News » Oct 25th-26th 2010 - Brussels Commentary Employment Committee
Brussels Commentary Employment Committee 25th - 26th Oct 2010
I remarked in an earlier commentary that the EU was tightening up; its systems and regulations are becoming more intrusive and more difficult to unpick. At the same time work in the Employment Committee is becoming less easy to combat. Reports are becoming more intrusive but with fewer concrete ideas to get hold of. This week's debating list might serve to illustrate this deliberate move into the wild and woolly,- * Employment Policies in Economic Recovery by 2010 ( with an impenetrable presentation by Bruno Coquet, EMCO Chair ) * Implementation of the Services Directive * Study (with an 85 page book) ;- Mobility & integration of people with disabilities into the labour market. * Unlocking the potential of cultural and creative industries * The face of female poverty in the European Union * Towards adequate, sustainable and safe European pensions systems. * Presentation by the ETUC of the study "Climate change, the new industrial policies and ways out of the crisis" I hope you see what I mean, if this continues it means that the enthusiasts will persist and we will have more and more stupid and pointless directive foisted upon us.

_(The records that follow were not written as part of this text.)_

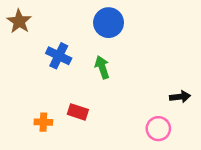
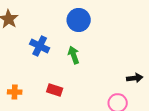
orange cross: (43, 122) -> (15, 92), moved

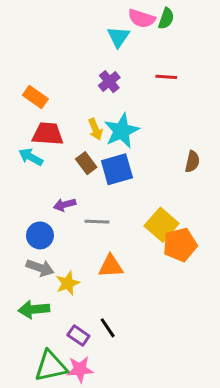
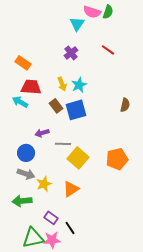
red line: (166, 77) -> (108, 50), turned 32
cyan star: (122, 131) -> (79, 85), size x0.7
yellow square: (162, 225) -> (78, 158), moved
orange triangle: (111, 266) -> (71, 189), moved, turned -30
black line: (108, 328) -> (70, 228), moved

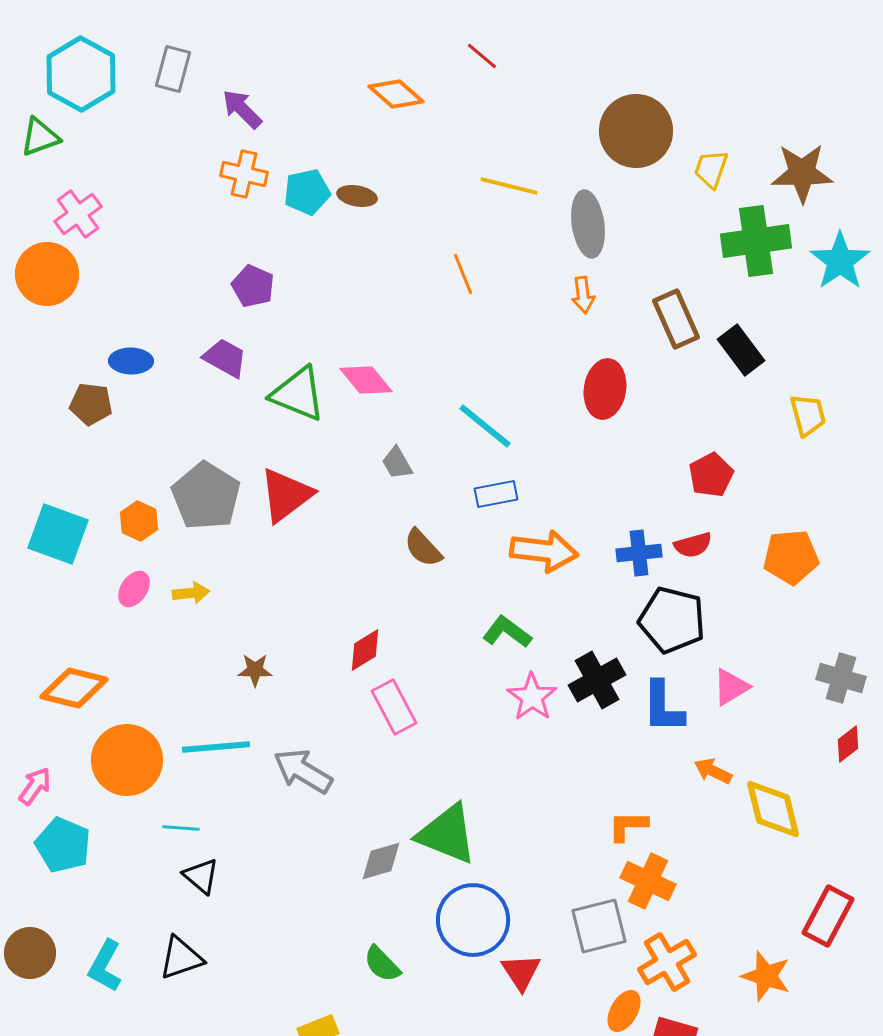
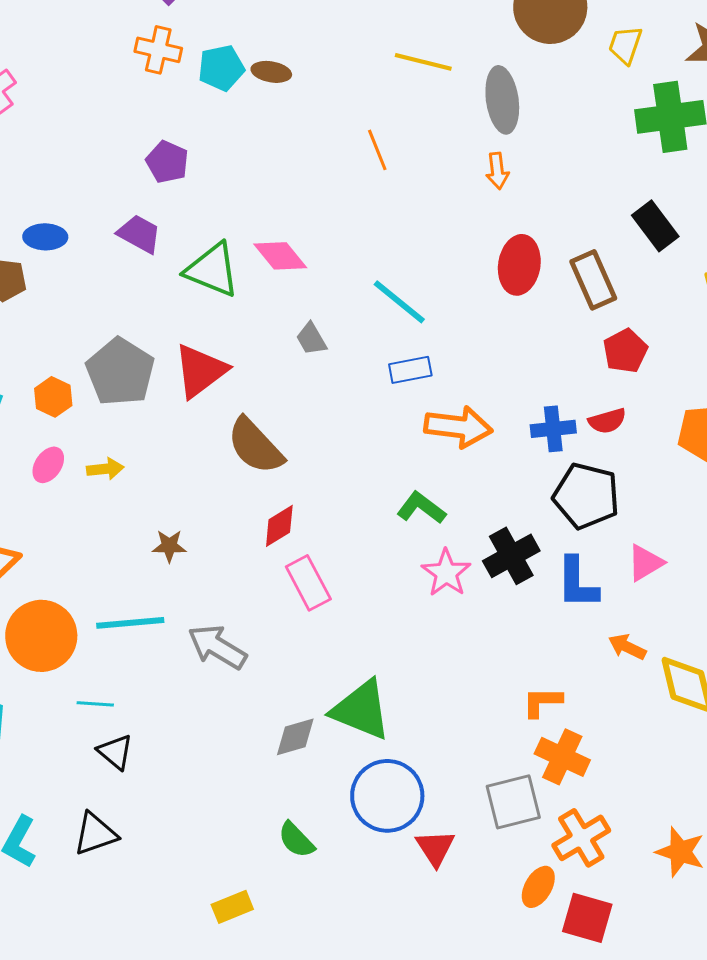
brown rectangle: (676, 319) -> (593, 280), moved
brown semicircle: (423, 548) -> (255, 446), moved, size x1.5

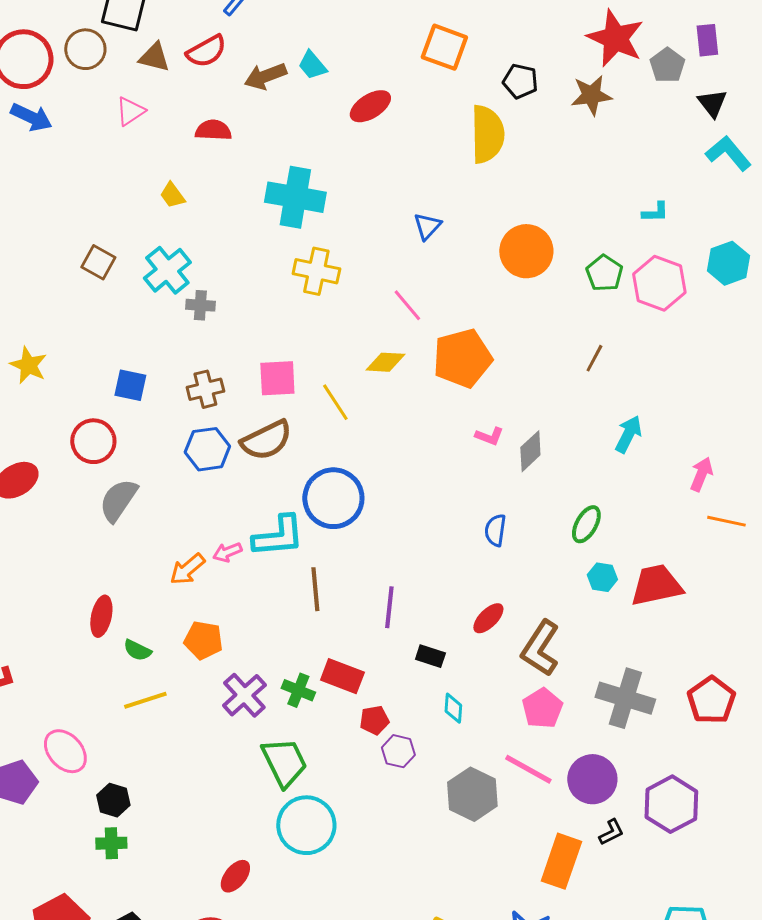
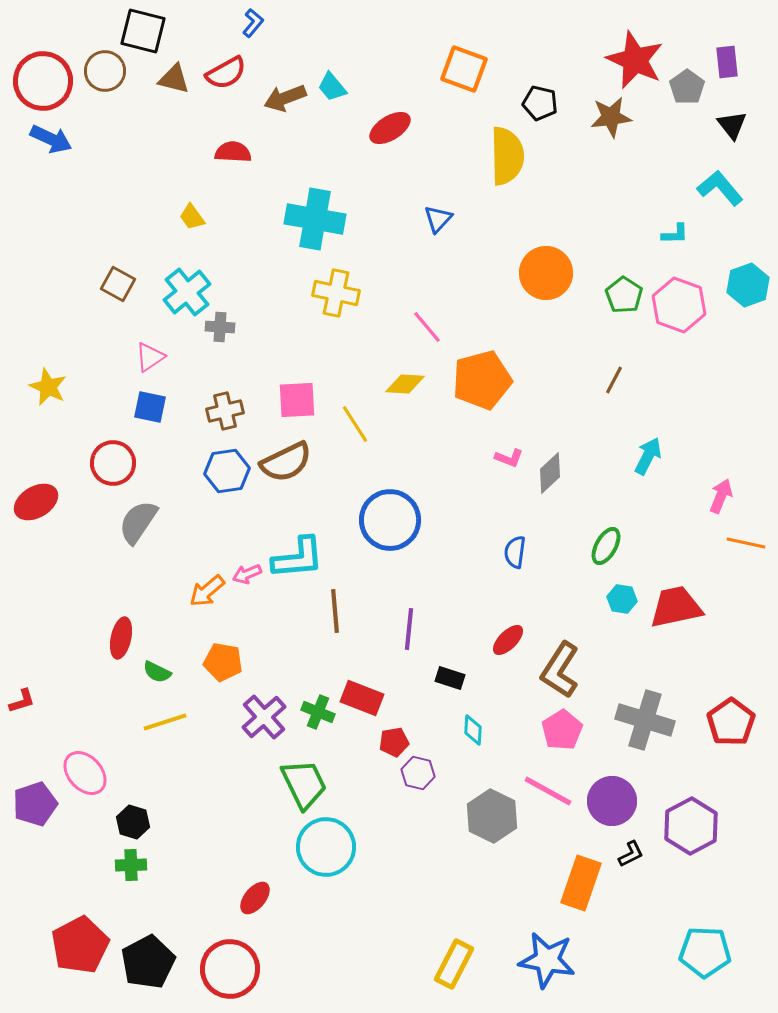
pink triangle: (130, 111) -> (150, 357), moved
cyan L-shape: (728, 153) -> (720, 188), moved
blue triangle: (427, 226) -> (438, 219), moved
blue circle: (333, 498) -> (390, 520), moved

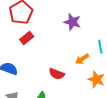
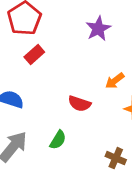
purple star: (72, 22) -> (98, 29), turned 30

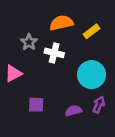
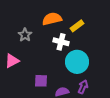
white cross: (54, 53) -> (61, 42), moved
purple square: (36, 105) -> (41, 81), moved

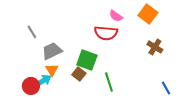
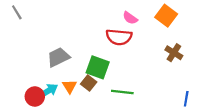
gray line: (32, 32) -> (17, 12), moved
orange triangle: (52, 70) -> (70, 86), moved
green line: (109, 82) -> (122, 92), turned -66
blue line: (166, 88) -> (186, 99), turned 40

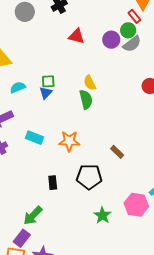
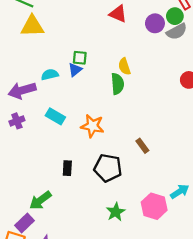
cyan semicircle: (18, 87) -> (50, 75), moved

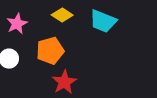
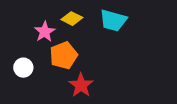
pink star: (17, 24) -> (45, 32), moved

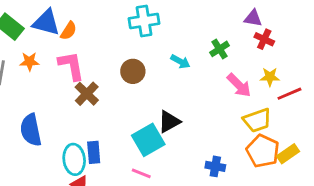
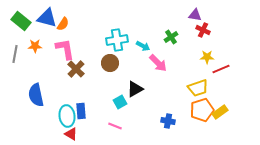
cyan cross: (144, 21) -> (117, 40), moved
brown circle: (133, 71) -> (110, 63), moved
pink arrow: (239, 85) -> (158, 63), moved
cyan square: (148, 140) -> (120, 102), size x0.6
orange pentagon: (263, 151) -> (202, 110), turned 30

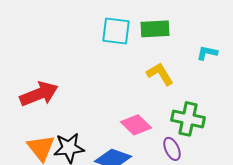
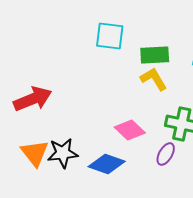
green rectangle: (155, 29) -> (155, 55), moved
purple ellipse: (172, 149) -> (166, 154), turned 55

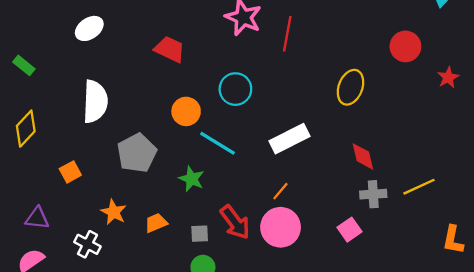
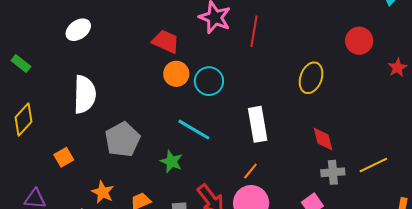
red trapezoid: (170, 49) -> (166, 42), moved
orange circle: (186, 111) -> (176, 74), moved
white rectangle: (289, 139) -> (258, 124), turned -72

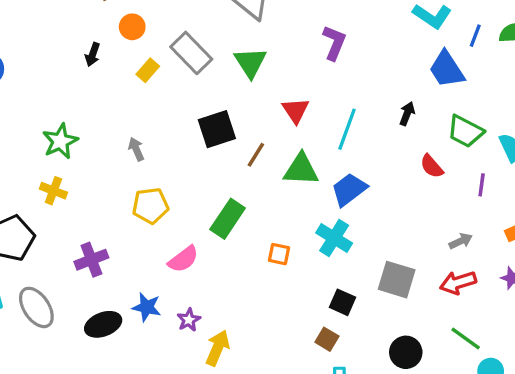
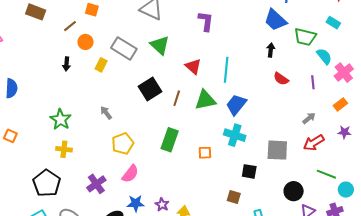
black arrow: (407, 114) -> (271, 50), moved
green trapezoid: (465, 131) -> (305, 37), moved
pink semicircle: (183, 259) -> (130, 174), moved
brown square: (327, 339) -> (234, 197), moved

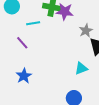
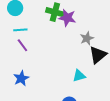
cyan line: (33, 23) -> (20, 30), moved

Make no mistake, this committee has its committed Europhiles and, worse, the intense pursuers of issues. In among all this there were votes on the mobilisation of the European Globalisation Adjustment Fund. The EGF was intended to help workers made redundant when a company relocated to somewhere outside the EU, but it now seems to apply when companies move within the EU. There were no less than 7 of these up for vote today. Of these 1 was an Irish company, while all the others were of the Netherlands. Would you be surprised to hear that today's President (Liz Lynne, Lib-Dem, West Midlands) chose to lump them all together into one vote. Result, passed by 34 - 2. And that's how your money goes.
I thought I'd finish with a newspaper clip you might not have seen, Letter to The Guardian by Glyn Ford, Labour MEP 1984-2009, In defence of a new military strategy;- "As a Labour party member and pro-European, can I congratulate David Cameron for having done more in a few days to advance a European common foreign and security policy than my party did in 13 years."